Creating the Cluster

There are three flags in az aks create that matter. Miss any of them and you either get a cluster that’s missing pieces, or no error at all and a head-scratching session later when nothing works:

az aks create \
  --resource-group rg-aks-istio-gateway-demo \
  --name aks-istio-gateway-demo \
  --location eastus \
  --kubernetes-version 1.34 \
  --node-count 2 --node-vm-size Standard_D4s_v5 \
  --network-plugin azure --vnet-subnet-id "$SUBNET_ID" \
  --service-cidr 10.1.0.0/16 --dns-service-ip 10.1.0.10 \
  --enable-managed-identity \
  --enable-gateway-api \                         # registers Gateway API CRDs
  --enable-app-routing-istio \                   # creates the approuting-istio GatewayClass
  --enable-addons azure-keyvault-secrets-provider \  # CSI driver for Key Vault sync
  --enable-secret-rotation --rotation-poll-interval 2m \
  --tier standard \
  --enable-cluster-autoscaler --min-count 1 --max-count 3

Once it’s up, the first thing I check is whether the GatewayClass made it in:

az aks get-credentials --resource-group rg-aks-istio-gateway-demo --name aks-istio-gateway-demo
kubectl get gatewayclass approuting-istio

If approuting-istio shows up, you’re good. If it doesn’t, nine times out of ten the feature flags weren’t fully registered yet — go back and re-check the properties.state output.

Or just use the deploy script

I got tired of running these commands by hand, so the repo has a deploy.sh that does the whole thing.

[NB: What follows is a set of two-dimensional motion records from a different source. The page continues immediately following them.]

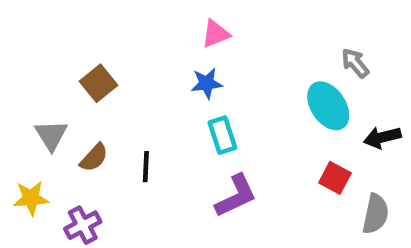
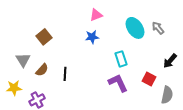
cyan ellipse: (328, 106) -> (135, 28), moved
cyan rectangle: (222, 135) -> (121, 59), moved
black arrow: (382, 137) -> (170, 61), turned -35
purple L-shape: (236, 196) -> (118, 83), moved, turned -90

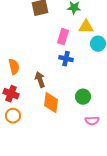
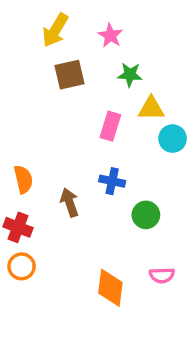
blue cross: (66, 59) -> (112, 181), moved
green circle: (83, 97) -> (146, 215), moved
orange diamond: (51, 103) -> (110, 288), moved

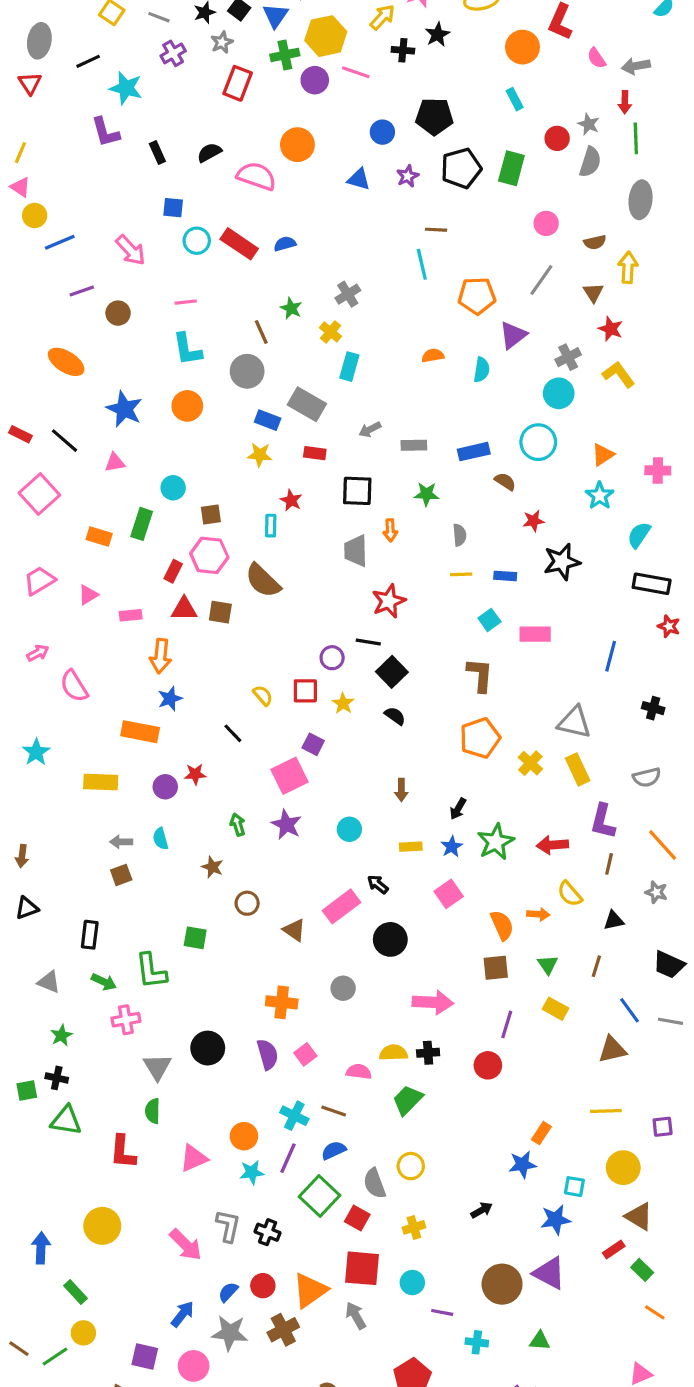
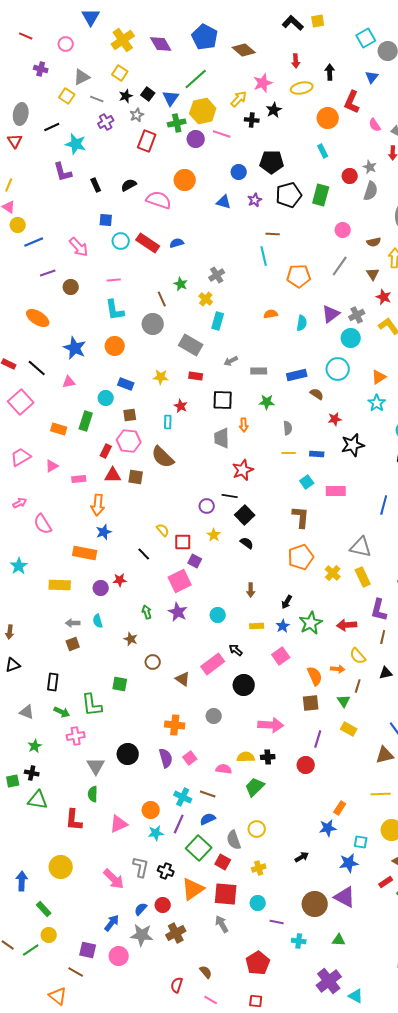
purple triangle: (513, 335) -> (331, 314), moved
blue rectangle: (268, 420) -> (126, 384), moved
red square: (305, 691) -> (183, 542), moved
brown line: (596, 966) -> (358, 686), moved
orange triangle: (310, 1290) -> (193, 889), moved

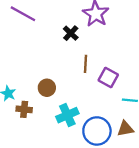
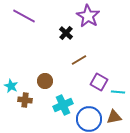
brown line: (86, 64) -> (79, 60), turned 56
purple square: (108, 78) -> (99, 82), moved

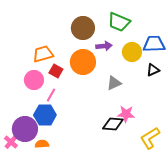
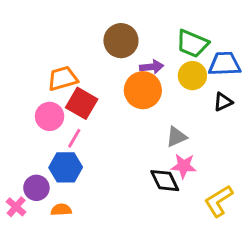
green trapezoid: (119, 22) -> (192, 44), moved
orange circle: (83, 62) -> (143, 90), moved
red square: (56, 71) -> (82, 103), size x1.5
gray triangle: (114, 83) -> (176, 137), moved
black diamond: (113, 124) -> (165, 181), turned 60
purple circle: (25, 129) -> (36, 188), size x0.7

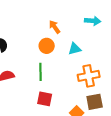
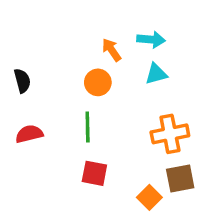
cyan arrow: (93, 21) -> (151, 39), moved
cyan triangle: (75, 49) -> (156, 74), moved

The reason I bother to mention it: it’s idempotent. Every single step checks if the resource exists first, so you can re-run it after a half-failed deploy and it picks up where it left off. I’ve ended up running it three or four times in a row while iterating on manifests and it just works.

Set some env vars and let it rip:

# === Domain & SSL ===
export DOMAIN_NAME="yourdomain.com"       # cert covers *.yourdomain.com
export SSL_PFX_PATH=""                    # leave empty to auto-generate a self-signed cert
export SSL_PFX_PASSWORD=""
export CERT_NAME="gateway-tls-cert"

# === Azure Resources ===
export RESOURCE_GROUP="rg-aks-istio-demo"
export NODE_RESOURCE_GROUP="rg-aks-istio-nodes"
export LOCATION="eastus"
export KEYVAULT_NAME="kv-aks-istio-demo"  # must be globally unique, 3–24 chars

# === AKS Cluster ===
export CLUSTER_NAME="aks-istio-demo"
export K8S_VERSION="1.34"
export NODE_COUNT="2"

./deploy.sh

If you want to know what it’s doing while it runs, here’s the sequence:

StepWhat happens
1Verifies az, kubectl, openssl are installed
2Installs/updates aks-preview CLI extension
3Registers the two preview feature flags; polls until Registered
4Creates resource group (skips if exists)
5Creates VNet + subnet (skips if exists)
6Creates Azure Key Vault with RBAC authorization (skips if exists)
7Generates self-signed cert with SAN or validates your provided PFX
8Assigns Key Vault Certificates Officer to your user (skips if already assigned)
9Imports cert to Key Vault (skips if cert already exists there)
10Creates AKS cluster with all three flags (skips if exists)
11Runs az aks get-credentials to configure kubectl
12Assigns Key Vault Secrets User + Key Vault Certificate User to the AKS Secrets Provider identity
13Creates the SecretProviderClass Kubernetes object
14Waits for istiod pods to be ready in aks-istio-system
15Verifies the approuting-istio GatewayClass exists
16Deploys all manifests (substituting __DOMAIN_NAME__ with sed)
17Waits for both Gateways to show Programmed: True
18Creates/updates DNS A records — or prints a manual DNS table if no Azure DNS zone found
19Prints final test commands with your actual IPs and domain

What gets created in Azure

ResourceWhy it’s there
Resource GroupLogical boundary for everything
Virtual Network (10.0.0.0/16)Isolated network for the AKS cluster
AKS Subnet (10.0.0.0/22)Provides ~1000 IPs for nodes and pods
AKS ClusterThe Kubernetes cluster itself
Node Resource Group (rg-...-nodes)Custom-named RG for node VMs, NICs, disks — avoids the default MC_* name
System-assigned Managed IdentityAKS’s identity for Azure API calls, used to access Key Vault
Azure Key VaultStores the TLS certificate — the source of truth for cert rotation
Key Vault Secrets Provider add-onSyncs KV secrets into K8s Secrets via CSI driver
Azure Load BalancerAuto-created by AKS per Gateway object — each Gateway gets its own public IP
DNS A RecordsCreated in your Azure DNS zone (if configured)

TLS and Certificates

Picking a certificate

If you’re just kicking the tyres, leave SSL_PFX_PATH empty. The script will generate a wildcard self-signed cert for *.yourdomain.com, push it into Key Vault, and you’ll need -k on your curl commands to skip verification. Good enough for a demo, not good for anything anyone else will hit.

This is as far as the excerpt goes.